Russia has begun first phase development of its next-generation battle armor for field soldiers. While still in the works, the gear is expected to be the world’s lightest bullet-proof armor, resistant even to rounds capable of damaging even light armored vehicles, according to state-run outlet Russia Beyond.
A press release by Russian state corporation Rostec revealed that the company will be responsible for research and development into the new fourth-generation combat gear, called “Sotnik.”

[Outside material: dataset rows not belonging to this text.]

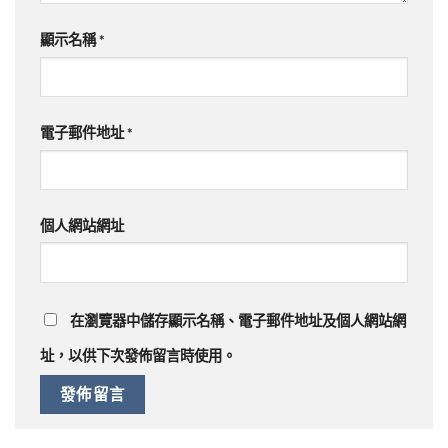
顯示名稱
*
電子郵件地址
*
個人網站網址
在
瀏覽器
中儲存顯示名稱、電子郵件地址及個人網站網
址，以供下次發佈留言時使用。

“Thanks to the use of innovative materials and combining the functions of individual elements, the weight of the set will be reduced by 20 percent, amounting to about 20 kilograms [44 pounds],” head of Rostec Chemezov claimed in a separate press release last June 2019.
Plenty of tech capabilities are slated for Sotnik, with Rostec’s industrial director, Bekkhan Ozdoev, hinting at “including roboting equipment and integrated systems for exchanging information.”
Sotnik’s Defense Capabilities
Sotnik’s defense capabilities will exceed that of all existing body armor plates, as it can protect the soldier against direct fire from the .50 BMG, according to Russia Beyond. This is a bullet capable of penetrating light-armored vehicles at a distance of up to two kilometers.
The armor will be made out of ultra-high molecular weight polyethylene fiber. “The gear will not restrict movement and will allow you to take [on] the extra weight necessary to perform special missions,” Rostec said.
The armor will also be able to absorb the shock of incoming fire, which can kill a soldier even if the armor is not penetrated.
An active titanium exoskeleton with mini-electric motors is also in the works. The corporation is currently working on viable power sources for this new feature.
Replacing The Ratnik
Sotnik is set to replace the Ratnik-2, which protects up to 90 percent of a soldier’s body with armor weighing between 16 to 35 lbs (7.2 to 15.8 kg). The main vest is resistant to 7.62×39 mm and 7.62×54 mm rounds.
Additionally, the Ratnik-2 is covered with infrared-blocking materials from head to toe so soldiers can avoid detection by various infrared equipment.
Overall, Ratnik-2 weighs from 40 to 50 lbs (18.1 to 22.7 kg) — however, this is offset by a passive carbon-fiber exoskeleton which shares in the heavy physical burden. The exoskeleton is also responsible for protecting the wearer’s spine and joints from wear and tear. It does not need power or electricity to function.
The fourth-generation Sotnik is expected to replace the Ratnik in 2025.